Die Gründe dafür sind mannigfaltig. Der meist vorgeschobene ist jedoch das in diesem Wahlzyklus geradezu absurd verzerrte Phänomen "Wählbarkeit". Clinton hätte die besseren Chancen in der finalen Wahl gegen welchen republikanischen Kandidaten auch immer. Ein kurzer Blick auf Umfragen genau zu diesem Thema, z.B. auf realclearpolitics.com, ergeben ein komplett gegenteiliges Bild. In diesen Kandidat-gegen-Kandidat-Polls "besiegt" Bernie Sanders jeden einzelnen republikanischen Kandidaten, während Hillary Clinton dort gegen mehrere Kandidaten, unter anderem Ted Cruz, verliert. Dass Hillary Clinton die "more electable" Kandidatin der Demokraten ist, ist ein Märchen.

Das Jahr 2016 ist in den USA ein besonderes Jahr. Die etablierte Politik ist so unbeliebt wie nie zuvor in Amerika. Das erklärt sowohl Donald Trumps Durchmarsch als auch Bernie Sanders' noch vor ein paar Monaten als völlig undenkbar eingeschätzter Popularität. Sanders' Wählerschaft liegt in den jungen Generationen, Clintons in den älteren. Welche demographische Gruppe am Ende das Nachsehen hat, wird sich zeigen. Hätten sich die Medien sich nicht so darauf eingeschossen, Bernie Sanders als Spinner und Kuriosität abzutun und - im Gegensatz zu Trump, der ebenso als Spinner und Kuriosität gehandelt wurde - lange Zeit erst totzuschweigen um ihn, als er nicht mehr zu ignorieren war, lächerlich zu machen, oder zumindest zu "verharmlosen", Bernie Sanders wäre längst der Frontrunner der Demokraten. Dass die Partei mit dem eigentlich unabhängigen Kandidaten ihr eigenes Spiel spielt, und damit ebenso seine Kandidatur sabotiert, steht auf einem eigenen Blatt.

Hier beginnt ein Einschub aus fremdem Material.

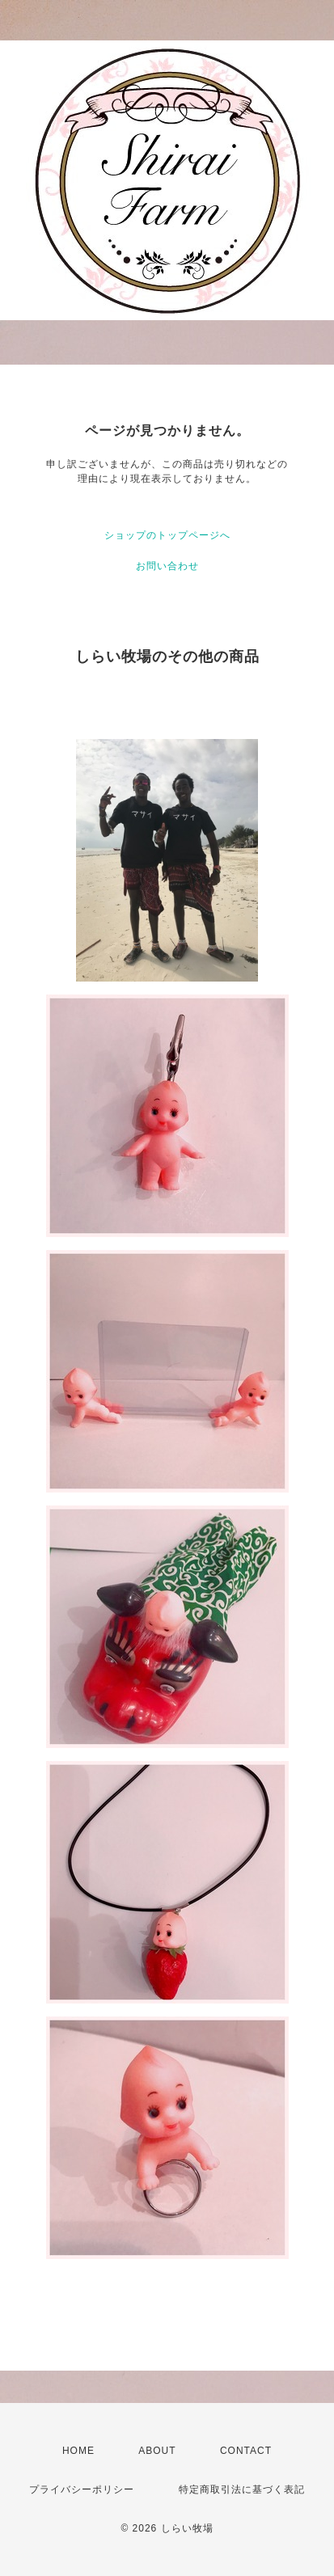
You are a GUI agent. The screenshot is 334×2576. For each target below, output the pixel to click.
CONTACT (246, 2450)
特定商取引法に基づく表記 (242, 2489)
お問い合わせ (167, 566)
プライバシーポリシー (81, 2489)
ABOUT (156, 2450)
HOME (78, 2450)
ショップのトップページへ (167, 535)
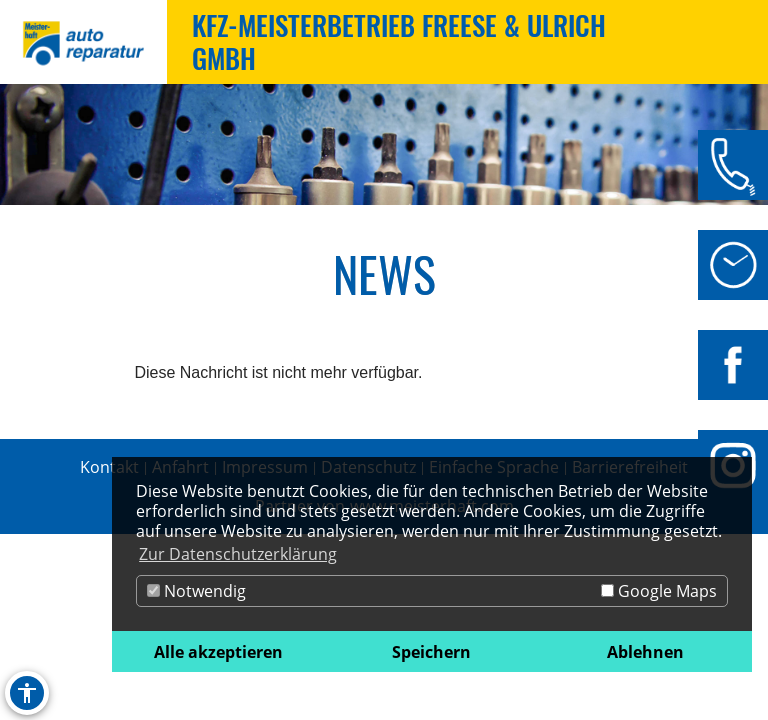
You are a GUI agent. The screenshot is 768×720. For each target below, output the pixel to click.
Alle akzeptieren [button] (218, 652)
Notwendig (196, 591)
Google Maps (659, 591)
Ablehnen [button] (645, 652)
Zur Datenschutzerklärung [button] (238, 554)
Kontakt (109, 467)
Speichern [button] (431, 652)
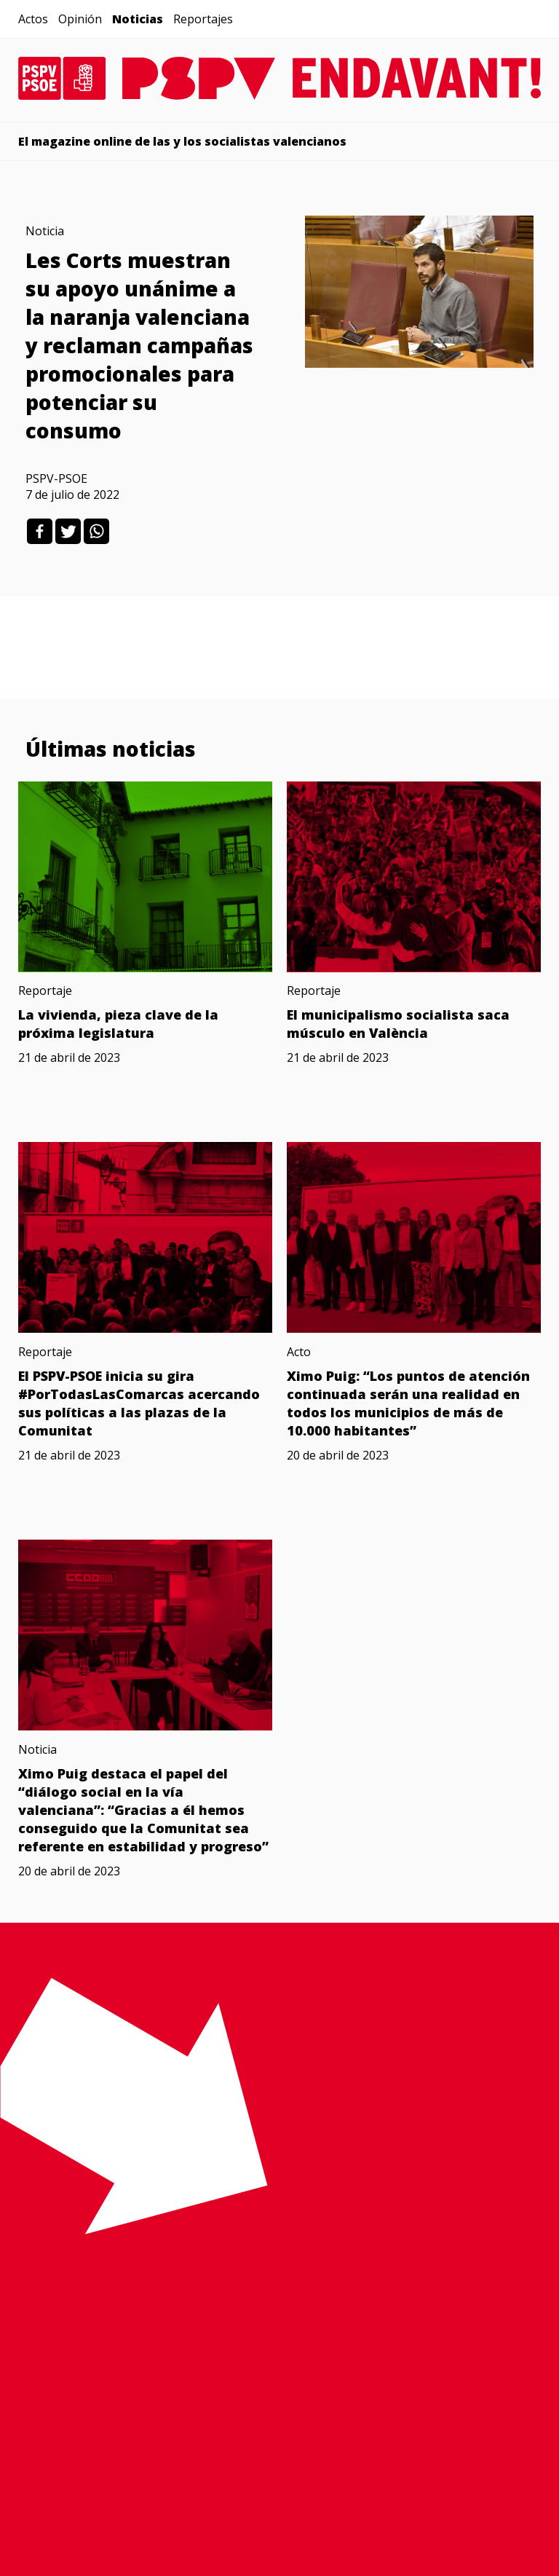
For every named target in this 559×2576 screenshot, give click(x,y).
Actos (33, 19)
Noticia (44, 231)
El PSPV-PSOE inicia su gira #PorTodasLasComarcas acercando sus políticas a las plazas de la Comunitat (139, 1403)
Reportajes (203, 19)
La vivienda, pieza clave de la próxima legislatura (118, 1023)
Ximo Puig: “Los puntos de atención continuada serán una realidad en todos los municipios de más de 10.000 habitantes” (408, 1403)
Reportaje (45, 990)
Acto (299, 1352)
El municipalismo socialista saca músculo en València (398, 1023)
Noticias (137, 19)
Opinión (80, 19)
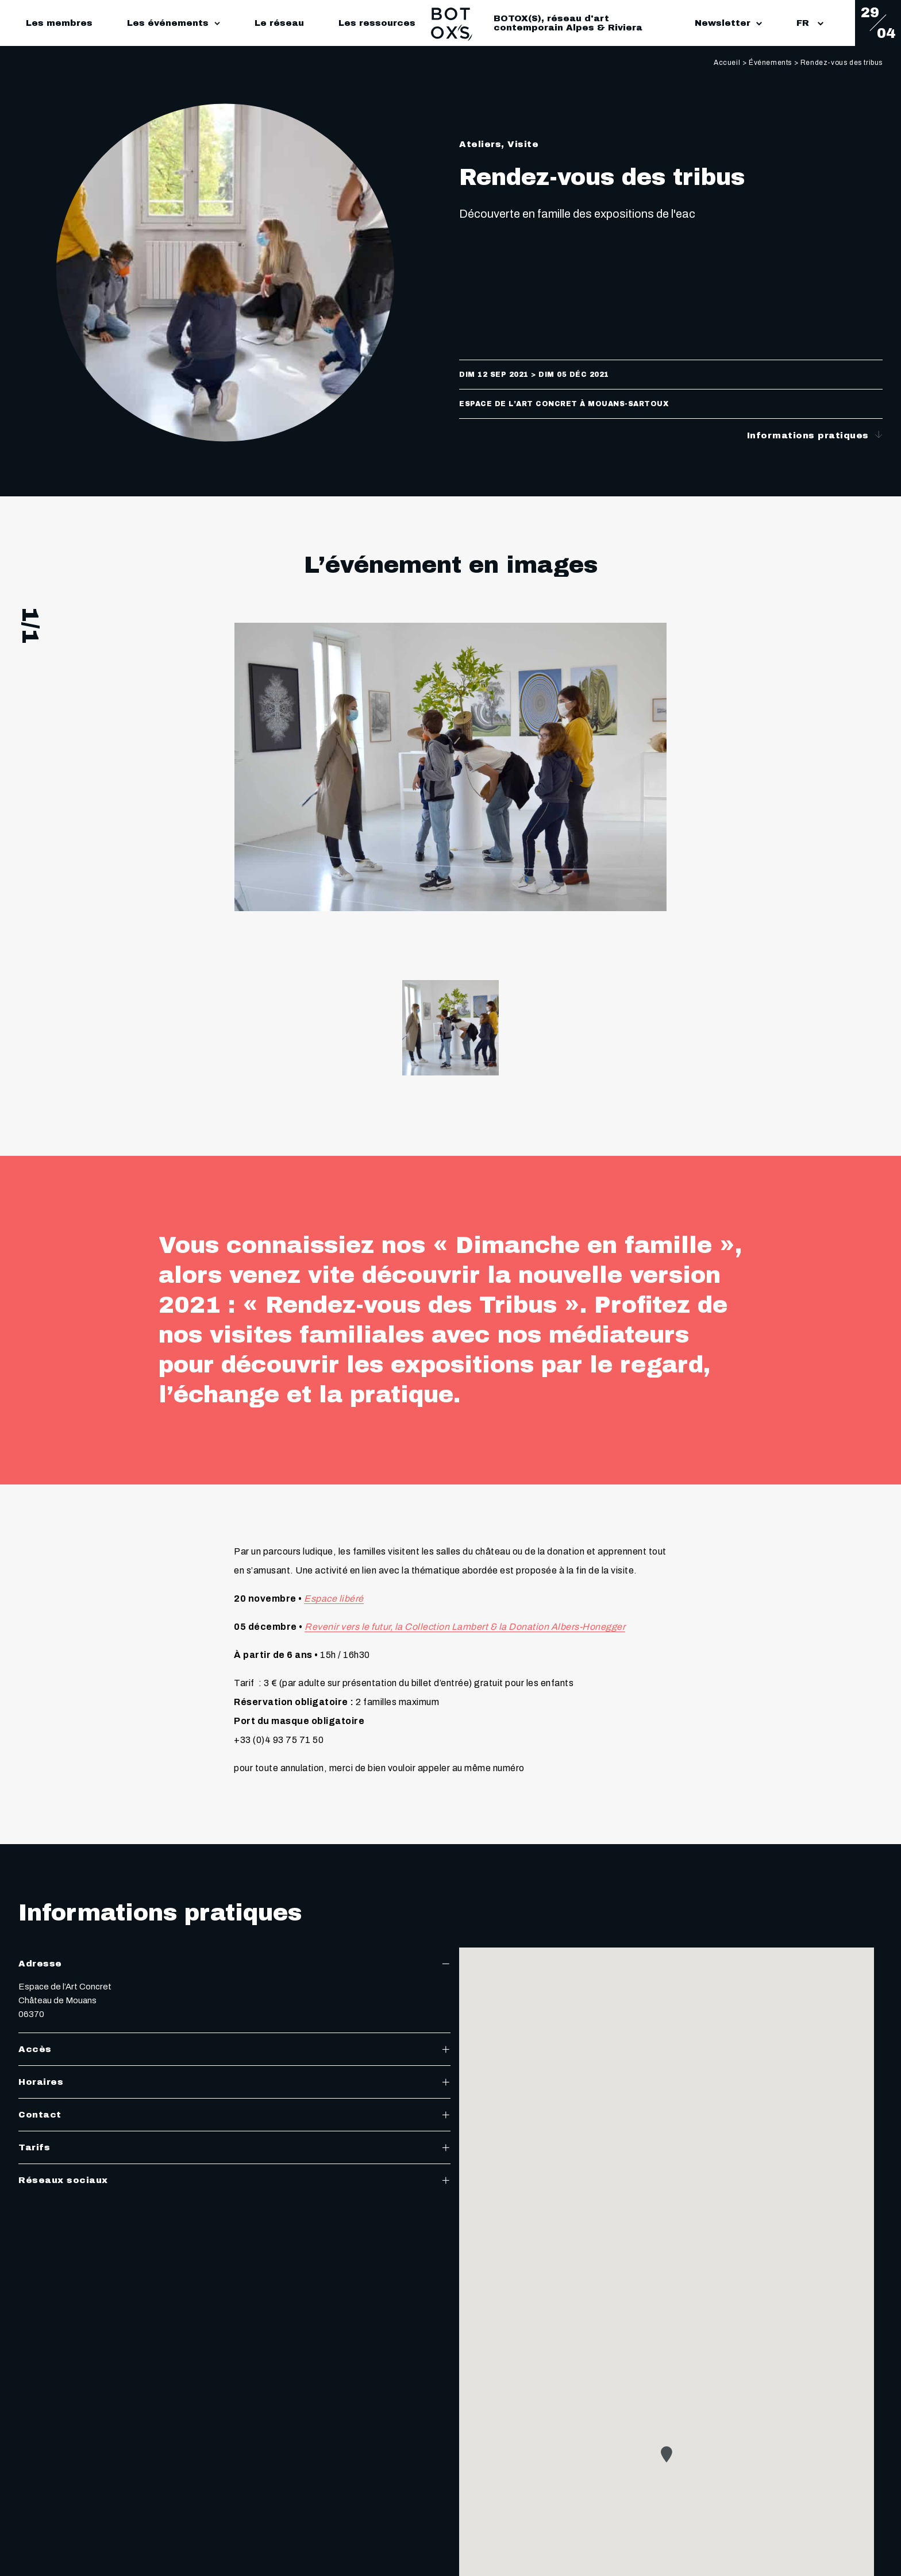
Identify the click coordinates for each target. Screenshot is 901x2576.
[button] (666, 2454)
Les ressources (376, 23)
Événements (770, 63)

Klingt das alles nach Heldenverehrung "against the odds"? Mag sein. Tatsache ist jedoch: Bernie Sanders ist das beste was den USA politisch passieren kann bei dieser Wahl. Dass die Medien und die Demokratische Partei gegen ihn sind, spricht Bände über das System USA, das System Wall Street, das System "marktkonforme Demokratie", das System Kapitalismus. Das System hat Angst vor Bernie Sanders. Der beste Grund, ihm weiter aus der Ferne die Daumen zu drücken.

PS: Bernie Sanders ist laut Umfragen in den USA der meistgeschätzte Politiker. Seine "favourability" liegt bei 60%. Er ist damit der einzige US-Politiker mit einer positiven "favourability", alle anderen Kandidaten in beiden Parteien liegen unter 50%.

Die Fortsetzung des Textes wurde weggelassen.